>>>
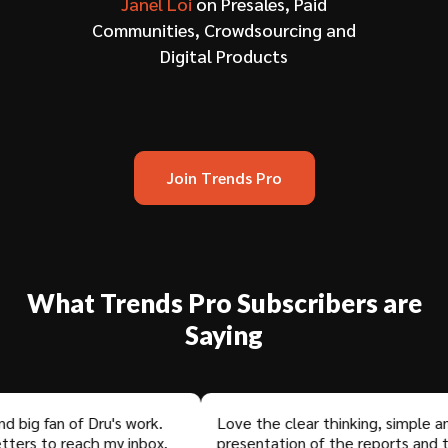
Janel Loi
on Presales, Paid
Communities, Crowdsourcing and
Digital Products
Join Trends Pro
What Trends Pro Subscribers are
Saying
 fan of Dru's work.
Love the clear thinking, simple and el
 to reach my inbox.
presentation of the reports and the 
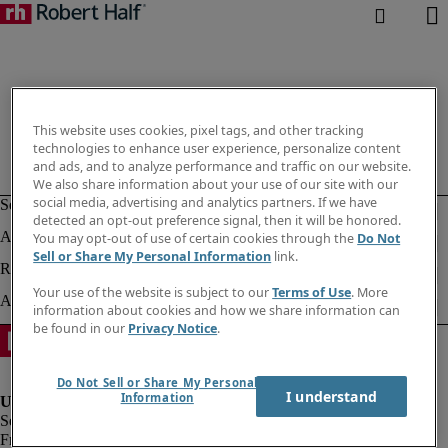
This website uses cookies, pixel tags, and other tracking
technologies to enhance user experience, personalize content
and ads, and to analyze performance and traffic on our website.
We also share information about your use of our site with our
social media, advertising and analytics partners. If we have
detected an opt-out preference signal, then it will be honored.
You may opt-out of use of certain cookies through the
Do Not
Sell or Share My Personal Information
link.
Your use of the website is subject to our
Terms of Use
. More
information about cookies and how we share information can
be found in our
Privacy Notice
.
Do Not Sell or Share My Personal
I understand
Information
Fraud alert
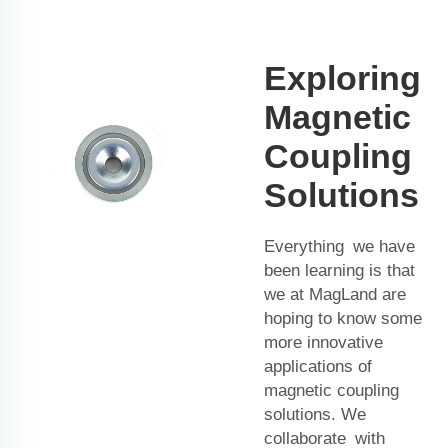
Exploring
Magnetic
Coupling
Solutions
Everything we have
been learning is that
we at MagLand are
hoping to know some
more innovative
applications of
magnetic coupling
solutions. We
collaborate with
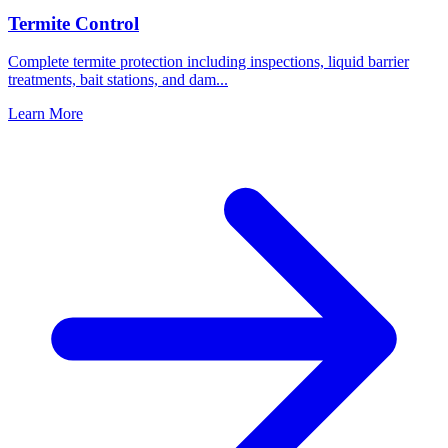
Termite Control
Complete termite protection including inspections, liquid barrier
treatments, bait stations, and dam
...
Learn More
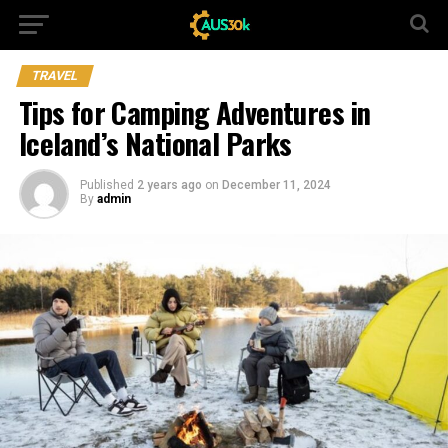
TRAVEL
Tips for Camping Adventures in
Iceland’s National Parks
Published
2 years ago
on
December 11, 2024
By
admin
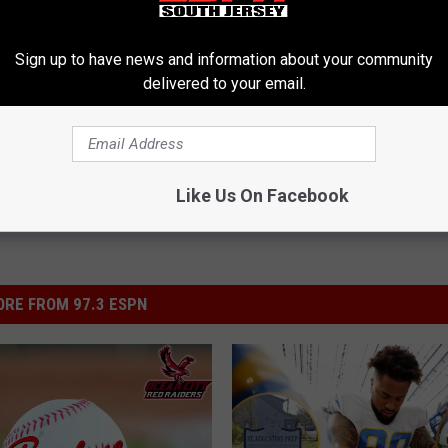
Sign up to have news and information about your community
 Brothers Academy
,
Hermits
,
St. Augustine Prep
delivered to your email.
l Sports
,
South Jersey Sports Report
Like Us On Facebook
RE FROM 97.3 ESPN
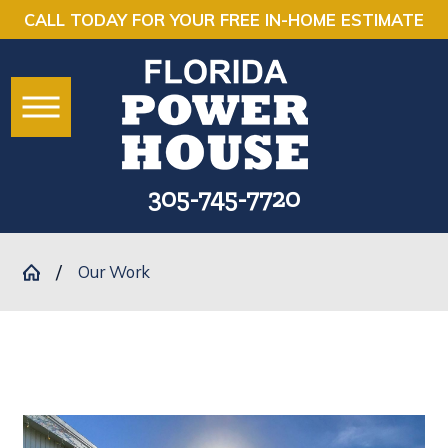
CALL TODAY FOR YOUR FREE IN-HOME ESTIMATE
305-745-7720
Our Work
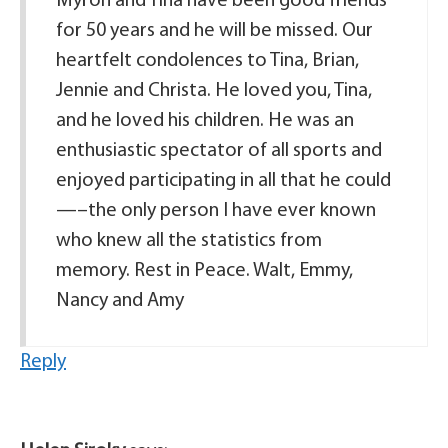
Myron and Tina have been good friends
for 50 years and he will be missed. Our
heartfelt condolences to Tina, Brian,
Jennie and Christa. He loved you, Tina,
and he loved his children. He was an
enthusiastic spectator of all sports and
enjoyed participating in all that he could
—–the only person I have ever known
who knew all the statistics from
memory. Rest in Peace. Walt, Emmy,
Nancy and Amy
Reply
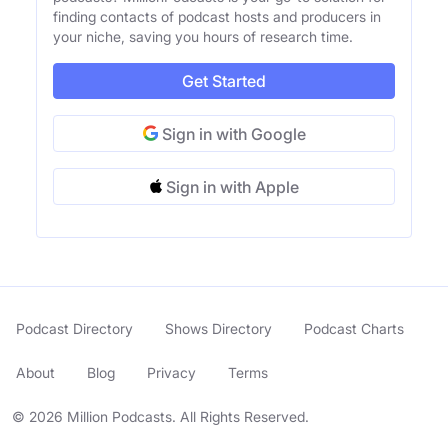
finding contacts of podcast hosts and producers in
your niche, saving you hours of research time.
Get Started
Sign in with Google
Sign in with Apple
Podcast Directory
Shows Directory
Podcast Charts
About
Blog
Privacy
Terms
© 2026 Million Podcasts. All Rights Reserved.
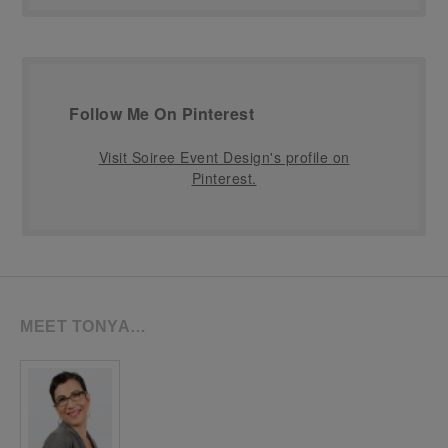
Follow Me On Pinterest
Visit Soiree Event Design's profile on
Pinterest.
MEET TONYA…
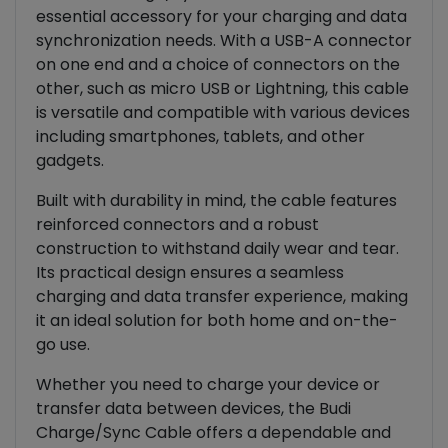
essential accessory for your charging and data
synchronization needs. With a USB-A connector
on one end and a choice of connectors on the
other, such as micro USB or Lightning, this cable
is versatile and compatible with various devices
including smartphones, tablets, and other
gadgets.
Built with durability in mind, the cable features
reinforced connectors and a robust
construction to withstand daily wear and tear.
Its practical design ensures a seamless
charging and data transfer experience, making
it an ideal solution for both home and on-the-
go use.
Whether you need to charge your device or
transfer data between devices, the Budi
Charge/Sync Cable offers a dependable and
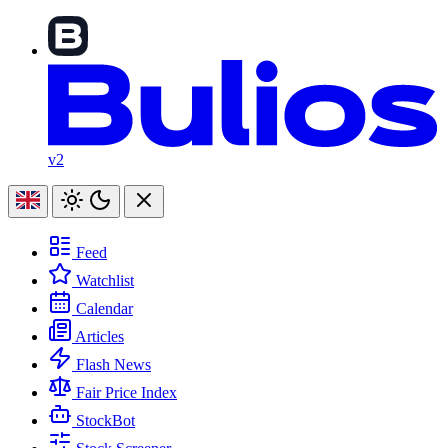
v2
Feed
Watchlist
Calendar
Articles
Flash News
Fair Price Index
StockBot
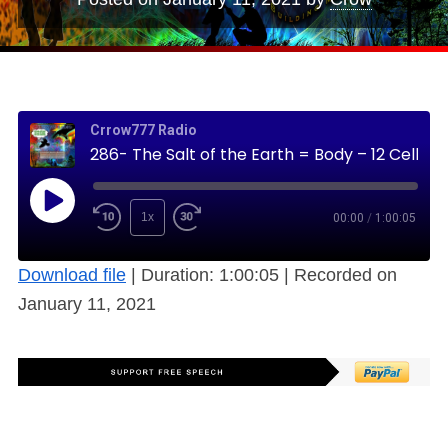
Crrow777 Radio
286- The Salt of the Earth = Body – 12 Cell Salts Matched to the Skyclock (Free)
1x
00:00
/
1:00:05
Download file
|
Duration: 1:00:05
|
Recorded on
January 11, 2021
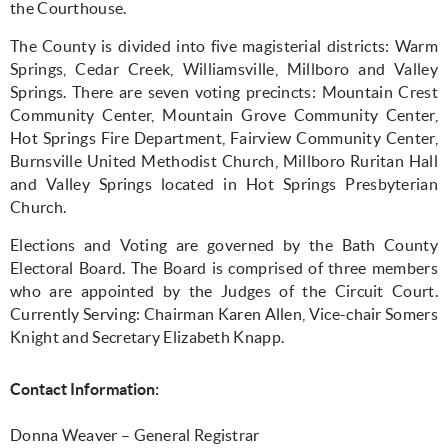
the Courthouse.
The County is divided into five magisterial districts: Warm
Springs, Cedar Creek, Williamsville, Millboro and Valley
Springs. There are seven voting precincts: Mountain Crest
Community Center, Mountain Grove Community Center,
Hot Springs Fire Department, Fairview Community Center,
Burnsville United Methodist Church, Millboro Ruritan Hall
and Valley Springs located in Hot Springs Presbyterian
Church.
Elections and Voting are governed by the Bath County
Electoral Board. The Board is comprised of three members
who are appointed by the Judges of the Circuit Court.
Currently Serving: Chairman Karen Allen, Vice-chair Somers
Knight and Secretary Elizabeth Knapp.
Contact Information:
Donna Weaver – General Registrar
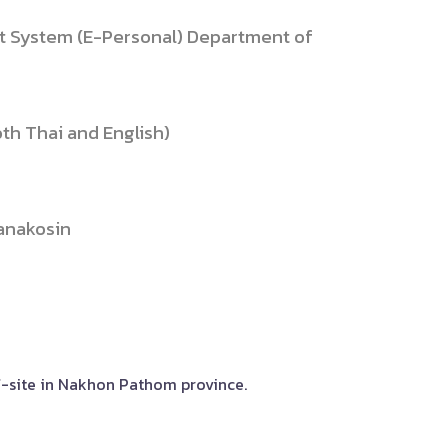
 System (E-Personal) Department of
th Thai and English)
tanakosin
ff-site in Nakhon Pathom province.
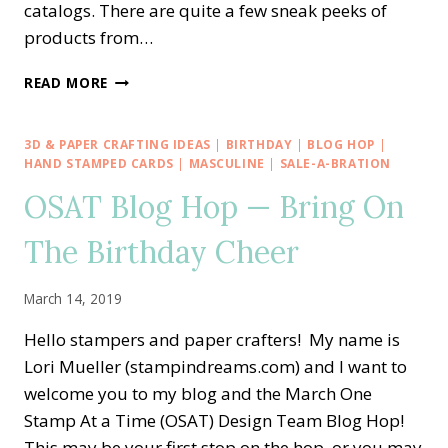
catalogs. There are quite a few sneak peeks of
products from…
STAMPING
READ MORE
AROUND
THE
WORLD
3D & PAPER CRAFTING IDEAS
|
BIRTHDAY
|
BLOG HOP
|
—
HAND STAMPED CARDS
|
MASCULINE
|
SALE-A-BRATION
NOVEMBER
OSAT Blog Hop — Bring On
TUTORIAL
BUNDLE
The Birthday Cheer
March 14, 2019
Hello stampers and paper crafters! My name is
Lori Mueller (stampindreams.com) and I want to
welcome you to my blog and the March One
Stamp At a Time (OSAT) Design Team Blog Hop!
This may be your first stop on the hop, or you may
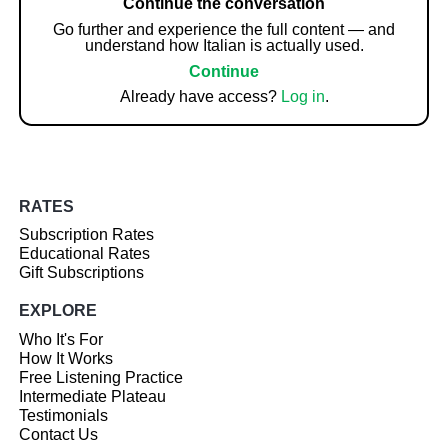
Continue the conversation
Go further and experience the full content — and
understand how Italian is actually used.
Continue
Already have access?
Log in
.
RATES
Subscription Rates
Educational Rates
Gift Subscriptions
EXPLORE
Who It's For
How It Works
Free Listening Practice
Intermediate Plateau
Testimonials
Contact Us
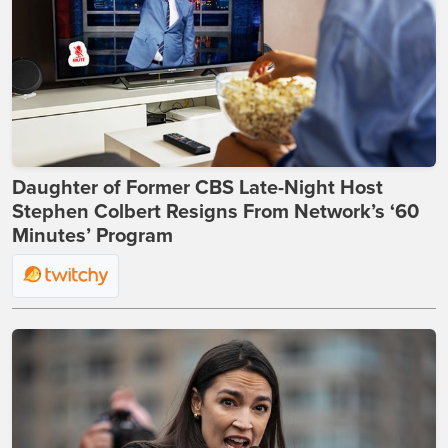
Daughter of Former CBS Late-Night Host
Stephen Colbert Resigns From Network’s ‘60
Minutes’ Program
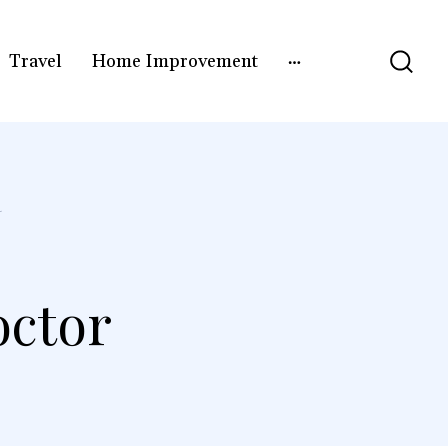
Travel
Home Improvement
R
octor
<<<
What you should do:
Apart from the pictures, the whole listing should be reproduced exactly.

Answer for this exercise:
Janel Loi
on Presales, Paid
Communities, Crowdsourcing and
Digital Products
Join Trends Pro
What Trends Pro Subscribers are
Saying
 fan of Dru's work.
Love the clear thinking, simple and el
 to reach my inbox.
presentation of the reports and the 
This website uses cookies, pixel tags, and other tracking
technologies to enhance user experience, personalize content
and ads, and to analyze performance and traffic on our website.
We also share information about your use of our site with our
social media, advertising and analytics partners. If we have
detected an opt-out preference signal, then it will be honored.
You may opt-out of use of certain cookies through the
Do Not
Sell or Share My Personal Information
link.
Your use of the website is subject to our
Terms of Use
. More
information about cookies and how we share information can
be found in our
Privacy Notice
.
Do Not Sell or Share My Personal
I understand
Information
Fraud alert
Exploring
Magnetic
Coupling
Solutions
Everything we have
been learning is that
we at MagLand are
hoping to know some
more innovative
applications of
magnetic coupling
solutions. We
collaborate with
Termite Control
Complete termite protection including inspections, liquid barrier
treatments, bait stations, and dam
...
Learn More
TRAVEL
Tips for Camping Adventures in
Iceland’s National Parks
Published
2 years ago
on
December 11, 2024
By
admin
Sign up to have news and information about your community
 Brothers Academy
,
Hermits
,
St. Augustine Prep
delivered to your email.
l Sports
,
South Jersey Sports Report
Like Us On Facebook
RE FROM 97.3 ESPN
CALL TODAY FOR YOUR FREE IN-HOME ESTIMATE
305-745-7720
Our Work
Myron and Tina have been good friends
for 50 years and he will be missed. Our
heartfelt condolences to Tina, Brian,
Jennie and Christa. He loved you, Tina,
and he loved his children. He was an
enthusiastic spectator of all sports and
enjoyed participating in all that he could
—–the only person I have ever known
who knew all the statistics from
memory. Rest in Peace. Walt, Emmy,
Nancy and Amy
Reply
finding contacts of podcast hosts and producers in
your niche, saving you hours of research time.
Get Started
Sign in with Google
Sign in with Apple
Podcast Directory
Shows Directory
Podcast Charts
About
Blog
Privacy
Terms
© 2026 Million Podcasts. All Rights Reserved.
Follow Me On Pinterest
Visit Soiree Event Design's profile on
Pinterest.
MEET TONYA…
essential accessory for your charging and data
synchronization needs. With a USB-A connector
on one end and a choice of connectors on the
other, such as micro USB or Lightning, this cable
is versatile and compatible with various devices
including smartphones, tablets, and other
gadgets.
Built with durability in mind, the cable features
reinforced connectors and a robust
construction to withstand daily wear and tear.
Its practical design ensures a seamless
charging and data transfer experience, making
it an ideal solution for both home and on-the-
go use.
Whether you need to charge your device or
transfer data between devices, the Budi
Charge/Sync Cable offers a dependable and
v2
Feed
Watchlist
Calendar
Articles
Flash News
Fair Price Index
StockBot
Crrow777 Radio
286- The Salt of the Earth = Body – 12 Cell Salts Matched to the Skyclock (Free)
1x
00:00
/
1:00:05
Download file
|
Duration: 1:00:05
|
Recorded on
January 11, 2021
the Courthouse.
The County is divided into five magisterial districts: Warm
Springs, Cedar Creek, Williamsville, Millboro and Valley
Springs. There are seven voting precincts: Mountain Crest
Community Center, Mountain Grove Community Center,
Hot Springs Fire Department, Fairview Community Center,
Burnsville United Methodist Church, Millboro Ruritan Hall
and Valley Springs located in Hot Springs Presbyterian
Church.
Elections and Voting are governed by the Bath County
Electoral Board. The Board is comprised of three members
who are appointed by the Judges of the Circuit Court.
Currently Serving: Chairman Karen Allen, Vice-chair Somers
Knight and Secretary Elizabeth Knapp.
Contact Information:
Donna Weaver – General Registrar
 System (E-Personal) Department of
th Thai and English)
tanakosin
ff-site in Nakhon Pathom province.
catalogs. There are quite a few sneak peeks of
products from…
STAMPING
READ MORE
AROUND
THE
WORLD
3D & PAPER CRAFTING IDEAS
|
BIRTHDAY
|
BLOG HOP
|
—
HAND STAMPED CARDS
|
MASCULINE
|
SALE-A-BRATION
NOVEMBER
OSAT Blog Hop — Bring On
TUTORIAL
BUNDLE
The Birthday Cheer
March 14, 2019
Hello stampers and paper crafters! My name is
Lori Mueller (stampindreams.com) and I want to
welcome you to my blog and the March One
Stamp At a Time (OSAT) Design Team Blog Hop!
This may be your first stop on the hop, or you may
Continue the conversation
Go further and experience the full content — and
understand how Italian is actually used.
Continue
Already have access?
Log in
.
RATES
Subscription Rates
Educational Rates
Gift Subscriptions
EXPLORE
Who It's For
How It Works
Free Listening Practice
Intermediate Plateau
Testimonials
Contact Us
Daughter of Former CBS Late-Night Host
Stephen Colbert Resigns From Network’s ‘60
Minutes’ Program
Travel
Home Improvement
R
octor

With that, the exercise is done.